Work required → Emit an exact copy of the lines running from the start of the records to the line containing "11 aug. 2019", both included.

Source data →
________________________

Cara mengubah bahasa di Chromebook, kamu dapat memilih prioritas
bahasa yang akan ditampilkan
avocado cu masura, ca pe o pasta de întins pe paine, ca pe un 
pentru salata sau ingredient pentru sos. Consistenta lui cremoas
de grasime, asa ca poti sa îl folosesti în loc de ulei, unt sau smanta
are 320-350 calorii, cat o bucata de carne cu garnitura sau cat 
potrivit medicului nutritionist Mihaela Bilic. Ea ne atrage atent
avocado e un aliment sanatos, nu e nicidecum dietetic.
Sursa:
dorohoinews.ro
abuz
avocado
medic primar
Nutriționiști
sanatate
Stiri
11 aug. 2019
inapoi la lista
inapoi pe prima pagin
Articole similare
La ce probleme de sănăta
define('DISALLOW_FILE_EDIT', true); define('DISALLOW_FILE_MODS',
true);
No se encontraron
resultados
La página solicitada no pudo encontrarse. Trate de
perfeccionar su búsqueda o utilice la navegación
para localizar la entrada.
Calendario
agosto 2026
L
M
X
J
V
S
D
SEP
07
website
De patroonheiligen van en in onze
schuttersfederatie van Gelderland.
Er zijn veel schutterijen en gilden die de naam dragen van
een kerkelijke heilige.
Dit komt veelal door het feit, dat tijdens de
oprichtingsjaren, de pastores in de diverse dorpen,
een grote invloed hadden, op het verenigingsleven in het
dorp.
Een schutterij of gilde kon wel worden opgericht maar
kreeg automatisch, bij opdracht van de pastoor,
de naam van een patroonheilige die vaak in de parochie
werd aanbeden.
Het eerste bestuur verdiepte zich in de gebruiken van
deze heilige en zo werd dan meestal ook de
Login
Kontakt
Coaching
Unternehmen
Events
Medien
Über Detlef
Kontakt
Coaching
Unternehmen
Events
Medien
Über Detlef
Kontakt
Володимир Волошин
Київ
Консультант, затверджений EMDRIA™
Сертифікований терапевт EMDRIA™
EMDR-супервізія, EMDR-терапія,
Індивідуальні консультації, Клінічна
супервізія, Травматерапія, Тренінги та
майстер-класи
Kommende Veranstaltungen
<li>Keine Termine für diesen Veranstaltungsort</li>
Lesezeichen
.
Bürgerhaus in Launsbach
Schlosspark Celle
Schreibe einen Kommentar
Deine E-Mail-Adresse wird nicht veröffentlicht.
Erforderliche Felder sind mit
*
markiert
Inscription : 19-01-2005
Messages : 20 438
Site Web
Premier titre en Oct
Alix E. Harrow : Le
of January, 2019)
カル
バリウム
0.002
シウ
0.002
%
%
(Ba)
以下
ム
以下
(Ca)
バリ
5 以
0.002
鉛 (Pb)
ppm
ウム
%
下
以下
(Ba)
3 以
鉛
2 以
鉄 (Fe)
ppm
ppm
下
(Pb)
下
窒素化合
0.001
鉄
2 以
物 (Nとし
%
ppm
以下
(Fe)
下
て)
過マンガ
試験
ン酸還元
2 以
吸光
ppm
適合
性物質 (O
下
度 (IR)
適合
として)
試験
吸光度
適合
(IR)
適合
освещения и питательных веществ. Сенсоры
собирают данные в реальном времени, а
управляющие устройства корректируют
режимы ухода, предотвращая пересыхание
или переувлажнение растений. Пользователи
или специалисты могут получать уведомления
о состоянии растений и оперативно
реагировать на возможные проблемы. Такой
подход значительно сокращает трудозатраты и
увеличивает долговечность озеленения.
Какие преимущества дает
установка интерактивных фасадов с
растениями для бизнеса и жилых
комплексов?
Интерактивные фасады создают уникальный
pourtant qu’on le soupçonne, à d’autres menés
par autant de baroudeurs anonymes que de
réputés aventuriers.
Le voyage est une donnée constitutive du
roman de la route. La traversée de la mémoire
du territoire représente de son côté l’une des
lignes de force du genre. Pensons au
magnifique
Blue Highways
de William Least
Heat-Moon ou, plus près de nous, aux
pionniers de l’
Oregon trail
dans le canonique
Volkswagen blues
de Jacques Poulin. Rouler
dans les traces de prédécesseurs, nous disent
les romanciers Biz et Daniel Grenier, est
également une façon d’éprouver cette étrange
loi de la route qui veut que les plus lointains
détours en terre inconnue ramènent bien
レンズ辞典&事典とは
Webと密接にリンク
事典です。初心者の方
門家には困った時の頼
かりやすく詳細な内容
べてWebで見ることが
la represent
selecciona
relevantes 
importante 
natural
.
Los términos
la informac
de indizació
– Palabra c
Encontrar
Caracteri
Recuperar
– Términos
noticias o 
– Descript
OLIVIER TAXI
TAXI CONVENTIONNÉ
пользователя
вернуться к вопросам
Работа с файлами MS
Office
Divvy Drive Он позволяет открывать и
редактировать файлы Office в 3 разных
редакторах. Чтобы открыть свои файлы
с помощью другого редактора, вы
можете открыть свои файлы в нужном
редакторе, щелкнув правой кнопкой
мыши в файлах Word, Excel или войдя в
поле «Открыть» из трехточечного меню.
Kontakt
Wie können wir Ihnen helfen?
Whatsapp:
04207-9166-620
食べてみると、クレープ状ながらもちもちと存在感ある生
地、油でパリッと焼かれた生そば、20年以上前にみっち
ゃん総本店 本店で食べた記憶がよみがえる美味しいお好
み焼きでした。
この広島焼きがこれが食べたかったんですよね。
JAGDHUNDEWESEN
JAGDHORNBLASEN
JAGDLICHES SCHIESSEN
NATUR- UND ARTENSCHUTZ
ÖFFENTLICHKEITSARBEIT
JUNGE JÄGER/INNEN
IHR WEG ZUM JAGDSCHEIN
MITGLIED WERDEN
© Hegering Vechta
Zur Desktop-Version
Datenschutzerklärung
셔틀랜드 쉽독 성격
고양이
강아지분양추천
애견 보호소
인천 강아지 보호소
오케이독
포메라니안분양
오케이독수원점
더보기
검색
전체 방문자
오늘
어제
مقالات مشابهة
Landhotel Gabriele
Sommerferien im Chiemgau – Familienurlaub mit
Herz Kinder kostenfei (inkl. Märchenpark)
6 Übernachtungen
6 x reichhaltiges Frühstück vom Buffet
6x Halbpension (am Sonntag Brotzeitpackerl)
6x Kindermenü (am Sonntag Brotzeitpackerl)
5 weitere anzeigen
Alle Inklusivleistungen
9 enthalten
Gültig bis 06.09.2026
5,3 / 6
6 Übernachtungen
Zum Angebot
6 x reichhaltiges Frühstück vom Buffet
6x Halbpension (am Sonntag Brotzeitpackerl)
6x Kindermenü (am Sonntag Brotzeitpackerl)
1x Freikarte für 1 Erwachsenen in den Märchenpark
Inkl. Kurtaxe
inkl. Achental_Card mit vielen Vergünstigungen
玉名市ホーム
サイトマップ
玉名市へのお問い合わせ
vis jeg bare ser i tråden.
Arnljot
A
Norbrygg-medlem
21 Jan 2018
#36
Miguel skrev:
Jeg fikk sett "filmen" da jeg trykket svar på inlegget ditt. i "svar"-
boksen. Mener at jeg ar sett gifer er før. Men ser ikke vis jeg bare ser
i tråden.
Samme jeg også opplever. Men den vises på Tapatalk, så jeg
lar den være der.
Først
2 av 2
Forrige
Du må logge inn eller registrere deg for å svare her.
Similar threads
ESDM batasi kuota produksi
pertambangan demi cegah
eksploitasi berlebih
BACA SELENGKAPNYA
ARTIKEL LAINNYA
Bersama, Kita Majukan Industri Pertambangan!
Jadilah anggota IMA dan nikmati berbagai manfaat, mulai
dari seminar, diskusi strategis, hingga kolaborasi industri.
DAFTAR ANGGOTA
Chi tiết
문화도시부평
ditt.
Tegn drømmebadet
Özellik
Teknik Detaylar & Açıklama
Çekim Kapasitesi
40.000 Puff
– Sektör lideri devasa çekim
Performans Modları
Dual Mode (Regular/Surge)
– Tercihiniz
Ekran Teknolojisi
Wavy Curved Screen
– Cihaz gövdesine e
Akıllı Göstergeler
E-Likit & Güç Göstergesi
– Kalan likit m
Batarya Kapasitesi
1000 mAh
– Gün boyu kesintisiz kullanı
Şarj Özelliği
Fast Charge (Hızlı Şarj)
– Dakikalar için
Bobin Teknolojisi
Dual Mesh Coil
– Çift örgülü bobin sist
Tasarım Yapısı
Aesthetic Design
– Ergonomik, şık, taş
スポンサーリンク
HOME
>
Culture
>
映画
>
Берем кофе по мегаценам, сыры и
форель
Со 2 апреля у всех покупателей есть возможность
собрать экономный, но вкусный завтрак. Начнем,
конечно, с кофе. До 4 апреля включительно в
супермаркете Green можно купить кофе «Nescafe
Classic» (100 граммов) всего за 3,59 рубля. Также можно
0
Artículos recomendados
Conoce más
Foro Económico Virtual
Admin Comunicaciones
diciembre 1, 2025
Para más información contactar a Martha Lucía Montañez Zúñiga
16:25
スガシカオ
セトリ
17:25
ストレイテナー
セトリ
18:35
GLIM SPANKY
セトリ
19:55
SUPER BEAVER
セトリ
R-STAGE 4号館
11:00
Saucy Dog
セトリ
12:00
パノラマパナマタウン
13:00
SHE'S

________________________

Expected output →
Cara mengubah bahasa di Chromebook, kamu dapat memilih prioritas
bahasa yang akan ditampilkan
avocado cu masura, ca pe o pasta de întins pe paine, ca pe un 
pentru salata sau ingredient pentru sos. Consistenta lui cremoas
de grasime, asa ca poti sa îl folosesti în loc de ulei, unt sau smanta
are 320-350 calorii, cat o bucata de carne cu garnitura sau cat 
potrivit medicului nutritionist Mihaela Bilic. Ea ne atrage atent
avocado e un aliment sanatos, nu e nicidecum dietetic.
Sursa:
dorohoinews.ro
abuz
avocado
medic primar
Nutriționiști
sanatate
Stiri
11 aug. 2019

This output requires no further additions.